First take the veal, add salt and pepper gently mix and form into 2 6oz patties. Remember not to overwork it into puree. A light touch is all that is needed. Place thumb indentation in the center. This will prevent the burger from puffing up in the middle.
Repeat above with the brisket blend.
Repeat above for the lamb but add a teaspoon of olive oil. Lamb is lean and the olive oil will keep it moist.
For the Kofte combine seasoned lamb and beef into a bowl and gently mix. Press the blend around a metal skewer. Try to be even of all sides.
Put all burgers and kofte in the refrigerator for 30 minutes. The cold will firm the meat up.
Back to the grill for indirect and direct cooking.
Direct Heat Method
Over the direct heat place cast iron grill or pan.
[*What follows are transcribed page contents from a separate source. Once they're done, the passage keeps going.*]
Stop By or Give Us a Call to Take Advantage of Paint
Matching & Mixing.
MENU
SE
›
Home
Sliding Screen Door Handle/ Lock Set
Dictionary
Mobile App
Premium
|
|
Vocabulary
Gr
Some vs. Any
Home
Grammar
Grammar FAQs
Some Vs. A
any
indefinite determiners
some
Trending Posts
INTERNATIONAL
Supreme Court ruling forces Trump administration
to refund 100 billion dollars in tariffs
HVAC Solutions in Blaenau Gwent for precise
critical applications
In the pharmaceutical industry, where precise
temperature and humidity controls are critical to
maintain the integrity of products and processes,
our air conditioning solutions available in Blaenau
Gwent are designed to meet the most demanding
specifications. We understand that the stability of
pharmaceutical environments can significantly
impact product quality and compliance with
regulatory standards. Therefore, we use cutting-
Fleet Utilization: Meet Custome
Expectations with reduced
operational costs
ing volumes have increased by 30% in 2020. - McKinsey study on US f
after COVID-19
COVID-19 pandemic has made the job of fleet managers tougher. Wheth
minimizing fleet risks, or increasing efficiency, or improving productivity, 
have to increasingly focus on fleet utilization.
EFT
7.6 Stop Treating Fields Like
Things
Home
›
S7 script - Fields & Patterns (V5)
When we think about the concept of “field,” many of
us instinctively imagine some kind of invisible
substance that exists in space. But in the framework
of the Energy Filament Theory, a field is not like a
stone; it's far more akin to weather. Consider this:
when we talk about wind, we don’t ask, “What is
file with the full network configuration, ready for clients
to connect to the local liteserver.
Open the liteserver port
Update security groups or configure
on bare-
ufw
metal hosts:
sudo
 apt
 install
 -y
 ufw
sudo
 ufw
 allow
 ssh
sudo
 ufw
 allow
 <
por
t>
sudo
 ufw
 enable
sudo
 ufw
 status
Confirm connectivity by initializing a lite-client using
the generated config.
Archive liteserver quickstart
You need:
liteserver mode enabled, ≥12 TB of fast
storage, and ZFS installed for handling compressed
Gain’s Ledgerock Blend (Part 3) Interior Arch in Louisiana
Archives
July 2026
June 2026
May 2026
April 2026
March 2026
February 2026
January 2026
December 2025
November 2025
Make sure it is hot. Add a drizzle of olive oil. Place one veal, lamb and beef burger on the grill and the kofte. 4 minutes later or when the burger appears more than halfway cooked flip them. Make sure they are browned. With the thermometer make sure the burger’s internal temperature is 160 f and remove burgers from the grill.
USDA recommends ground beef be cooked to 160 F/71 C.
Indirect to Direct Heat Method
For indirect cooking place burgers on the middle grate with no burner on. Close lid. Once burgers are more than halfway cooked flip them and close the lid. Before the burgers are fully cooked place them on the cast iron to sear and brown each side.
Place the burgers on the buns and dress with lettuce, tomato, onion and sauce. Grab a napkin and enjoy!